Relativity and electromagnetic field I have a question regarding Misner, Charles W.; Thorne, Kip S.; Wheeler, John Archibald (1973), Gravitation ISBN 978-0-7167-0344-0. It is a book about Einstein's theory of gravitation.
At the page 79, in the Chapter 3.4. about the Maxwell's equation, we assume that we are in a Rocket with velocity $\beta^j$ with $j$ being x, y and z. But we change to a system of coordinates so that the rocket is moving in the z direction.
The first result introduced is the calculation of the electric field along the z after the Lorentz tranformation:
$\bar E_z = F_\bar {30} =\Lambda^\alpha_{\bar 3}\Lambda^\beta_{\bar 0} F_{\alpha \beta} = (1-\beta^2) F_{30} = E_z$
I have no problem with that. However, in the calculation along the x axis:
$\bar E_x = F_\bar {10} =\Lambda^\alpha_{\bar 1}\Lambda^\beta_{\bar 0} F_{\alpha \beta} = \gamma F_{10} + \beta \gamma F_{13} = \gamma(E_x-\beta B_y)$
However, I don't understand how come $F_{13}$ appears, I would have said that $F_{01}$  appears. So what am I missing?
 A: Actually the last of eqs 3.4 on page 79 on my "Gravitation" reads
$\bar E_x = F_\bar {10} =\Lambda^\alpha_{\bar 1}\Lambda^\beta_{\bar 0} F_{\alpha \beta} = \gamma F_{10} + \beta \gamma F_{13} = \gamma(E_x-\beta B_y)$
which is perfectly correct.
Please note that the $ \Lambda^\alpha_{\bar \beta}$ that they are using is given by eq 2.45 on page 69 (boost in the z direction).
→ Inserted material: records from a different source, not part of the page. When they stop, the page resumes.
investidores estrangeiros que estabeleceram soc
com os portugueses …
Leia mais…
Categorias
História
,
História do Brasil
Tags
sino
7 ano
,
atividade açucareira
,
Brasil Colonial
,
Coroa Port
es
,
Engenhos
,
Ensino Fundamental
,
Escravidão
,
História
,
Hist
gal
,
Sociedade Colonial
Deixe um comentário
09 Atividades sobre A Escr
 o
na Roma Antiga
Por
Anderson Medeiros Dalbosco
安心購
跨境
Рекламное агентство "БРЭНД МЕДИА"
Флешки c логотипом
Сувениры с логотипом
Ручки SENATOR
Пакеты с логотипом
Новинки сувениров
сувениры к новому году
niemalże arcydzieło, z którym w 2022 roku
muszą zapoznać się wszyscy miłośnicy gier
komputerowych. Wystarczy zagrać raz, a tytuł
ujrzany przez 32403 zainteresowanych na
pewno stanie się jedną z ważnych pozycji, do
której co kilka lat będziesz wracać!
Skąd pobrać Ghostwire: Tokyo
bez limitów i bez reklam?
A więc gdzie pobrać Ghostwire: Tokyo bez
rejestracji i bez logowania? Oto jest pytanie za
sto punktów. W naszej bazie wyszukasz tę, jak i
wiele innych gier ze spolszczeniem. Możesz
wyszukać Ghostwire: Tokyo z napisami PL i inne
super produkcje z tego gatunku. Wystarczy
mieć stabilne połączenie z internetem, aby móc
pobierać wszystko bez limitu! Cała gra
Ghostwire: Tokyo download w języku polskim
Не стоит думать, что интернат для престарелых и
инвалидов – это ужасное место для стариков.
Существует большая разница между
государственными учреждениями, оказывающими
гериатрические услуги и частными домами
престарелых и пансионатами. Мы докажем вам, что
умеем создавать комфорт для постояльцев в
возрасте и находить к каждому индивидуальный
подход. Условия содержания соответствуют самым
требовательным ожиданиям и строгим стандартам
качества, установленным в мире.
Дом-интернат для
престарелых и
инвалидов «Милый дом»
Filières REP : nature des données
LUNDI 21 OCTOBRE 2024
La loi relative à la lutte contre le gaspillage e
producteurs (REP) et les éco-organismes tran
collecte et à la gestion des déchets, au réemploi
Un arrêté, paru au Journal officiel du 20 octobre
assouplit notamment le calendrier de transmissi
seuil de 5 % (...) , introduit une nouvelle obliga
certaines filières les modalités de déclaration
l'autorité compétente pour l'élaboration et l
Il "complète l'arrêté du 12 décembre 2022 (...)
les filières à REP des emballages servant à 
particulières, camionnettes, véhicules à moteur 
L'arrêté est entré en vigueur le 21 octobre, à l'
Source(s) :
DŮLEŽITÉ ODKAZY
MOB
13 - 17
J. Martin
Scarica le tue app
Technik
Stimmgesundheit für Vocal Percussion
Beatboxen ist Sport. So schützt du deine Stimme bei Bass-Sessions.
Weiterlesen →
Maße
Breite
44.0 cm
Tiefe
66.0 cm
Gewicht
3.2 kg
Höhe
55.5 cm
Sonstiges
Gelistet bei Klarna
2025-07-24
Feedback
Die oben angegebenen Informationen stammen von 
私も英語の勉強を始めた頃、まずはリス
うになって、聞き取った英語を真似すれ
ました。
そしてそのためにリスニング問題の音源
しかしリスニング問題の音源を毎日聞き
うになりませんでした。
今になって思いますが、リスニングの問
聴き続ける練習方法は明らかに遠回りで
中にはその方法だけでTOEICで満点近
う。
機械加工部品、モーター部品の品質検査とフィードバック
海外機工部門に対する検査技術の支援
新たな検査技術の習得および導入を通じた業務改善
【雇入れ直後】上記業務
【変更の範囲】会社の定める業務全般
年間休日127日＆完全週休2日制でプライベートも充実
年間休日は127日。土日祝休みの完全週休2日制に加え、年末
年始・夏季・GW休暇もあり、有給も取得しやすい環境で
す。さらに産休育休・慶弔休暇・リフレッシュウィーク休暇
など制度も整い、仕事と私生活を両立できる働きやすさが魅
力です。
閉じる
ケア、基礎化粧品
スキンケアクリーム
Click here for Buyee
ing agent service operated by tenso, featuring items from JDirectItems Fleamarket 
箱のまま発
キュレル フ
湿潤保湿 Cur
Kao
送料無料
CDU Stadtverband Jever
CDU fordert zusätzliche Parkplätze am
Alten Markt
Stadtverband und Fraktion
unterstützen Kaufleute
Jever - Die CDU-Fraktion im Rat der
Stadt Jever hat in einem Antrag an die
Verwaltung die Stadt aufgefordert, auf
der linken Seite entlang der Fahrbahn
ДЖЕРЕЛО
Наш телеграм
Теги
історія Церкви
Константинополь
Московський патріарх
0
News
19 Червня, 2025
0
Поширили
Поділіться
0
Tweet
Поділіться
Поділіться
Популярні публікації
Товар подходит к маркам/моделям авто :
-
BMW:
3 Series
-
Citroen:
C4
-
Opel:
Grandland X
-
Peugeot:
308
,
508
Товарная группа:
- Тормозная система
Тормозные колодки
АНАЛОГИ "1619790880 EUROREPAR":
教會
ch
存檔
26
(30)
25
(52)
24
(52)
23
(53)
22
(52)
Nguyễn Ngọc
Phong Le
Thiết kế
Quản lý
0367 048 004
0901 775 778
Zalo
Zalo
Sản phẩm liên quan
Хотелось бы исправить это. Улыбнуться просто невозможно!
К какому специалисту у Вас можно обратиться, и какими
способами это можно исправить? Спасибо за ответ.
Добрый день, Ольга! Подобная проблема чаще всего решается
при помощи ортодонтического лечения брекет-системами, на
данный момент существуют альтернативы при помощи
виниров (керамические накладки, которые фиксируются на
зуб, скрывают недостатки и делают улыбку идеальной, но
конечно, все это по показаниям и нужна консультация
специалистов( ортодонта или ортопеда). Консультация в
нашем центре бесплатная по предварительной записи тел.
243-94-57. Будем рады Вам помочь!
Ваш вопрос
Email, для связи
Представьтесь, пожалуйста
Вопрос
Sure you got the original MTW ? :-)
PS After the OP edited the question...
In the equation
$\bar E_x = F_\bar {10} =\Lambda^\alpha_{\bar 1}\Lambda^\beta_{\bar 0} F_{\alpha \beta} $ the $\alpha$ and $\beta$ indices are summed over, giving in general 4*4 terms. However most of these terms are 0 because $\Lambda$ has mostly empty components (see  eq 2.45 right, on page 69). For example if $\alpha=0$ and $\beta=1$ the term $\Lambda^0_{\bar 1}\Lambda^1_{\bar 0} F_{0 1} $ is null  since $\Lambda^0_{\bar 1}$ and $\Lambda^1_{\bar 0} $ are null
A: I simply misread the tensor.
The first term is the product of $\Lambda^1_{\bar 1}=1$ and $\Lambda^0_{\bar 0}=\gamma$, while the second is the product of $\Lambda^1_{\bar 1} = 1$ and $\Lambda^3_{\bar 0}=\beta \gamma$.